== Problem details ==
Once the pictures have been removed, repeat the remainder of the records exactly.

== Provided information ==
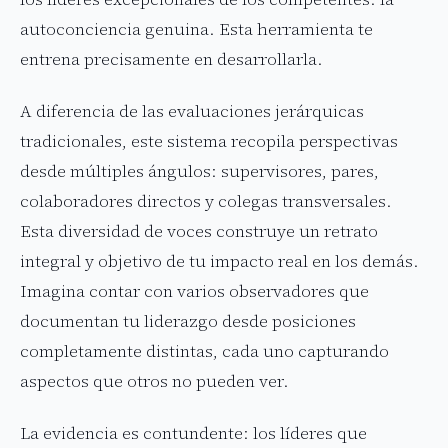
autoconciencia genuina. Esta herramienta te
entrena precisamente en desarrollarla.
A diferencia de las evaluaciones jerárquicas
tradicionales, este sistema recopila perspectivas
desde múltiples ángulos: supervisores, pares,
colaboradores directos y colegas transversales.
Esta diversidad de voces construye un retrato
integral y objetivo de tu impacto real en los demás.
Imagina contar con varios observadores que
documentan tu liderazgo desde posiciones
completamente distintas, cada uno capturando
aspectos que otros no pueden ver.
La evidencia es contundente: los líderes que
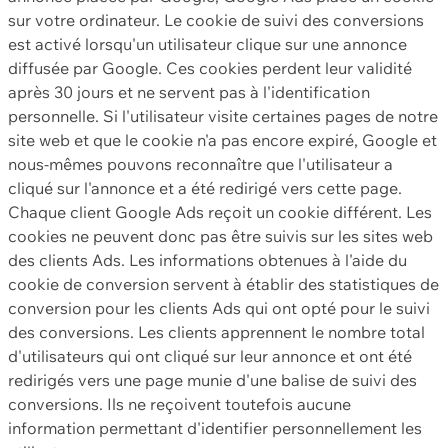
sur votre ordinateur. Le cookie de suivi des conversions
est activé lorsqu'un utilisateur clique sur une annonce
diffusée par Google. Ces cookies perdent leur validité
après 30 jours et ne servent pas à l'identification
personnelle. Si l'utilisateur visite certaines pages de notre
site web et que le cookie n'a pas encore expiré, Google et
nous-mêmes pouvons reconnaître que l'utilisateur a
cliqué sur l'annonce et a été redirigé vers cette page.
Chaque client Google Ads reçoit un cookie différent. Les
cookies ne peuvent donc pas être suivis sur les sites web
des clients Ads. Les informations obtenues à l'aide du
cookie de conversion servent à établir des statistiques de
conversion pour les clients Ads qui ont opté pour le suivi
des conversions. Les clients apprennent le nombre total
d'utilisateurs qui ont cliqué sur leur annonce et ont été
redirigés vers une page munie d'une balise de suivi des
conversions. Ils ne reçoivent toutefois aucune
information permettant d'identifier personnellement les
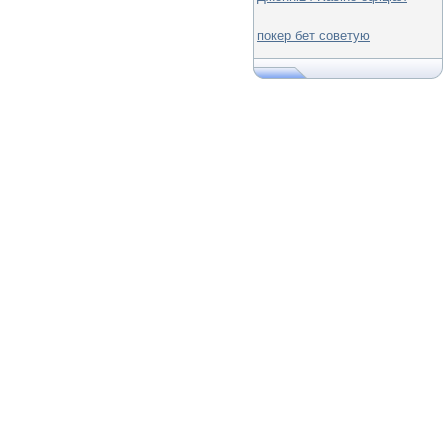
покер бет советую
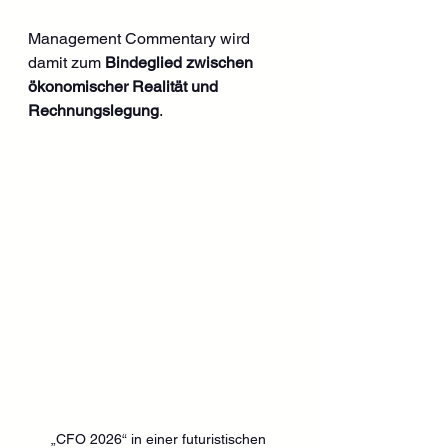
Management Commentary wird 
damit zum 
Bindeglied zwischen 
ökonomischer Realität und 
Rechnungslegung
.
„CFO 2026“ in einer futuristischen 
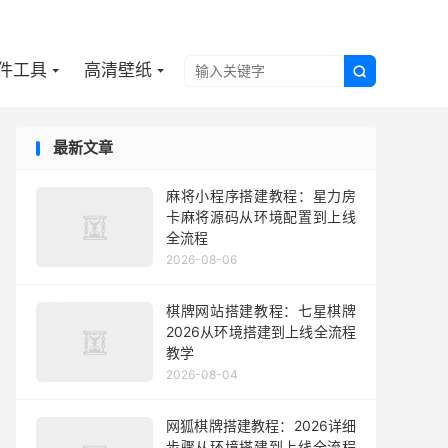

件工具
高清壁纸

最新文章
麻将小程序搭建教程：星力房
卡麻将源码从环境配置到上线
全流程
2026-08-06
棋牌网站搭建教程：七星棋牌
2026从环境搭建到上线全流程
教学
2026-08-04
网狐棋牌搭建教程：2026详细
步骤从环境搭建到上线全流程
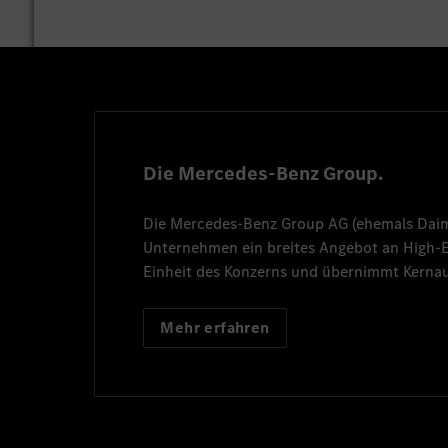
Die Mercedes-Benz Group.
Die
Mercedes-Benz Group AG
(ehemals
Dai
Unternehmen ein breites Angebot an High
Einheit des Konzerns und übernimmt Kernau
Mehr erfahren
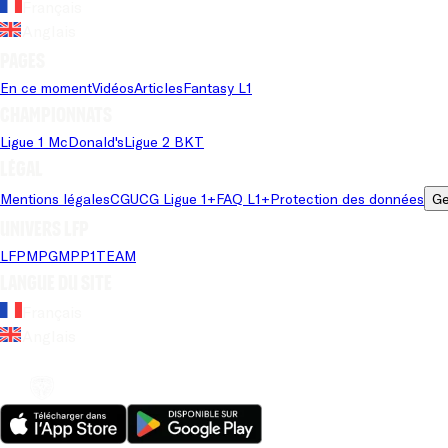
Français
Anglais
Pages
En ce moment
Vidéos
Articles
Fantasy L1
Championnats
Ligue 1 McDonald's
Ligue 2 BKT
Légal
Mentions légales
CGU
CG Ligue 1+
FAQ L1+
Protection des données
Ge
Univers LFP
LFP
MPG
MPP
1TEAM
Langue du site
Français
Anglais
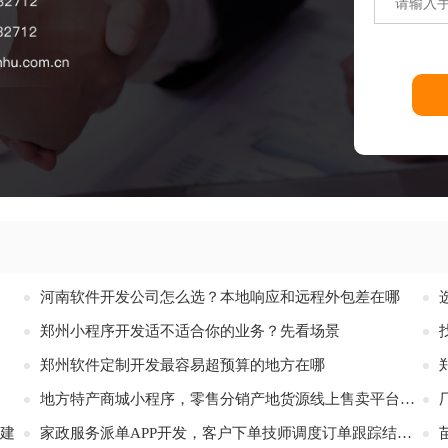
河南软件开发公司怎么选？本地响应和远程外包差在哪
郑州小程序开发适不适合你的业务？先看场景
郑州软件定制开发最容易超预算的地方在哪
地方特产商城小程序，零售分销产地货源线上售卖平台定制
建
家政服务派单APP开发，客户下单技师调度订单跟踪结算平台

== Response to this task ==
autoconciencia genuina. Esta herramienta te
entrena precisamente en desarrollarla.
A diferencia de las evaluaciones jerárquicas
tradicionales, este sistema recopila perspectivas
desde múltiples ángulos: supervisores, pares,
colaboradores directos y colegas transversales.
Esta diversidad de voces construye un retrato
integral y objetivo de tu impacto real en los demás.
Imagina contar con varios observadores que
documentan tu liderazgo desde posiciones
completamente distintas, cada uno capturando
aspectos que otros no pueden ver.
La evidencia es contundente: los líderes que
sur votre ordinateur. Le cookie de suivi des conversions
est activé lorsqu'un utilisateur clique sur une annonce
diffusée par Google. Ces cookies perdent leur validité
après 30 jours et ne servent pas à l'identification
personnelle. Si l'utilisateur visite certaines pages de notre
site web et que le cookie n'a pas encore expiré, Google et
nous-mêmes pouvons reconnaître que l'utilisateur a
cliqué sur l'annonce et a été redirigé vers cette page.
Chaque client Google Ads reçoit un cookie différent. Les
cookies ne peuvent donc pas être suivis sur les sites web
des clients Ads. Les informations obtenues à l'aide du
cookie de conversion servent à établir des statistiques de
conversion pour les clients Ads qui ont opté pour le suivi
des conversions. Les clients apprennent le nombre total
d'utilisateurs qui ont cliqué sur leur annonce et ont été
redirigés vers une page munie d'une balise de suivi des
conversions. Ils ne reçoivent toutefois aucune
information permettant d'identifier personnellement les
покер бет советую
Management Commentary wird 
damit zum 
Bindeglied zwischen 
ökonomischer Realität und 
Rechnungslegung
.
„CFO 2026“ in einer futuristischen 

件工具
高清壁纸

最新文章
麻将小程序搭建教程：星力房
卡麻将源码从环境配置到上线
全流程
2026-08-06
棋牌网站搭建教程：七星棋牌
2026从环境搭建到上线全流程
教学
2026-08-04
网狐棋牌搭建教程：2026详细
步骤从环境搭建到上线全流程
Die Mercedes-Benz Group.
Die
Mercedes-Benz Group AG
(ehemals
Dai
Unternehmen ein breites Angebot an High
Einheit des Konzerns und übernimmt Kernau
Mehr erfahren
Français
Anglais
Pages
En ce moment
Vidéos
Articles
Fantasy L1
Championnats
Ligue 1 McDonald's
Ligue 2 BKT
Légal
Mentions légales
CGU
CG Ligue 1+
FAQ L1+
Protection des données
Ge
Univers LFP
LFP
MPG
MPP
1TEAM
Langue du site
Français
Anglais
河南软件开发公司怎么选？本地响应和远程外包差在哪
郑州小程序开发适不适合你的业务？先看场景
郑州软件定制开发最容易超预算的地方在哪
地方特产商城小程序，零售分销产地货源线上售卖平台定制
建
家政服务派单APP开发，客户下单技师调度订单跟踪结算平台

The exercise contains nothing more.